* WORK TASK:
Lines before the one with "matchar vi ihop" are left out; return that line and all that follow it, exactly, through the end of the data.

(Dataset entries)
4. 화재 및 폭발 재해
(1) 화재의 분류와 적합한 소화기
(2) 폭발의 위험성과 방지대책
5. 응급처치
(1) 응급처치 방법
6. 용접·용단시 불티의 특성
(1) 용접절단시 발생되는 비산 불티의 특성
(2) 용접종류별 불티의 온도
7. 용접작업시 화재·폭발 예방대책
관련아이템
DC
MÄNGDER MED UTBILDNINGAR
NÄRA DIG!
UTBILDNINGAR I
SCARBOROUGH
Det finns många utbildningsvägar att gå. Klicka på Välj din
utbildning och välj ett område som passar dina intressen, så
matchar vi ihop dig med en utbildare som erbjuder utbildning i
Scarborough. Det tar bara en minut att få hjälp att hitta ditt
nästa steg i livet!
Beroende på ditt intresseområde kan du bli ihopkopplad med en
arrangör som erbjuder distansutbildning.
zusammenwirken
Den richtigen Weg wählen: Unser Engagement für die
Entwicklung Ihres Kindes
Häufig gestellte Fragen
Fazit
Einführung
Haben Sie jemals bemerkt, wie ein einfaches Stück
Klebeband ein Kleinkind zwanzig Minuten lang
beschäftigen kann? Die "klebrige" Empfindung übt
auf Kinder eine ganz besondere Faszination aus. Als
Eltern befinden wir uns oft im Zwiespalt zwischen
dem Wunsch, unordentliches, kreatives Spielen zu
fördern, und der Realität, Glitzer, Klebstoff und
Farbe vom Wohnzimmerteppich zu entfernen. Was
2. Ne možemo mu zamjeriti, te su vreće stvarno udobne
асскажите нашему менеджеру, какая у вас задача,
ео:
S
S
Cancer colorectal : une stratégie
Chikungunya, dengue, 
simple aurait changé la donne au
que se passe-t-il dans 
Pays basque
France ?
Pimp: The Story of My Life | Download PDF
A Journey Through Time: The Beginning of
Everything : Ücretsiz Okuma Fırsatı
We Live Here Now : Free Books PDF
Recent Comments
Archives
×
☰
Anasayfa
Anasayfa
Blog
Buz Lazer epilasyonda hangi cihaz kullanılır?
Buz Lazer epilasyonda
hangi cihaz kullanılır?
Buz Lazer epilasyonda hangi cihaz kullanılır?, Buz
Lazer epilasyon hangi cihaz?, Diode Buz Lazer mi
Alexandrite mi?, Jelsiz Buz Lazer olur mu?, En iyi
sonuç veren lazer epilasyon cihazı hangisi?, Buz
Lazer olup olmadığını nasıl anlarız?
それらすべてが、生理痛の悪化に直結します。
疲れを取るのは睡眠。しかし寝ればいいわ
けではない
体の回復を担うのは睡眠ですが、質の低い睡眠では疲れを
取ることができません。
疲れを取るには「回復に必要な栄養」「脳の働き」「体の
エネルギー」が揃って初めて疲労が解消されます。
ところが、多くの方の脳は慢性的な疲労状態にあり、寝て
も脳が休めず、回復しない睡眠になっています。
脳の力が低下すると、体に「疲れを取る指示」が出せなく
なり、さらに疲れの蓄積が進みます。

* TASK RESPONSE:
matchar vi ihop dig med en utbildare som erbjuder utbildning i
Scarborough. Det tar bara en minut att få hjälp att hitta ditt
nästa steg i livet!
Beroende på ditt intresseområde kan du bli ihopkopplad med en
arrangör som erbjuder distansutbildning.
zusammenwirken
Den richtigen Weg wählen: Unser Engagement für die
Entwicklung Ihres Kindes
Häufig gestellte Fragen
Fazit
Einführung
Haben Sie jemals bemerkt, wie ein einfaches Stück
Klebeband ein Kleinkind zwanzig Minuten lang
beschäftigen kann? Die "klebrige" Empfindung übt
auf Kinder eine ganz besondere Faszination aus. Als
Eltern befinden wir uns oft im Zwiespalt zwischen
dem Wunsch, unordentliches, kreatives Spielen zu
fördern, und der Realität, Glitzer, Klebstoff und
Farbe vom Wohnzimmerteppich zu entfernen. Was
2. Ne možemo mu zamjeriti, te su vreće stvarno udobne
асскажите нашему менеджеру, какая у вас задача,
ео:
S
S
Cancer colorectal : une stratégie
Chikungunya, dengue, 
simple aurait changé la donne au
que se passe-t-il dans 
Pays basque
France ?
Pimp: The Story of My Life | Download PDF
A Journey Through Time: The Beginning of
Everything : Ücretsiz Okuma Fırsatı
We Live Here Now : Free Books PDF
Recent Comments
Archives
×
☰
Anasayfa
Anasayfa
Blog
Buz Lazer epilasyonda hangi cihaz kullanılır?
Buz Lazer epilasyonda
hangi cihaz kullanılır?
Buz Lazer epilasyonda hangi cihaz kullanılır?, Buz
Lazer epilasyon hangi cihaz?, Diode Buz Lazer mi
Alexandrite mi?, Jelsiz Buz Lazer olur mu?, En iyi
sonuç veren lazer epilasyon cihazı hangisi?, Buz
Lazer olup olmadığını nasıl anlarız?
それらすべてが、生理痛の悪化に直結します。
疲れを取るのは睡眠。しかし寝ればいいわ
けではない
体の回復を担うのは睡眠ですが、質の低い睡眠では疲れを
取ることができません。
疲れを取るには「回復に必要な栄養」「脳の働き」「体の
エネルギー」が揃って初めて疲労が解消されます。
ところが、多くの方の脳は慢性的な疲労状態にあり、寝て
も脳が休めず、回復しない睡眠になっています。
脳の力が低下すると、体に「疲れを取る指示」が出せなく
なり、さらに疲れの蓄積が進みます。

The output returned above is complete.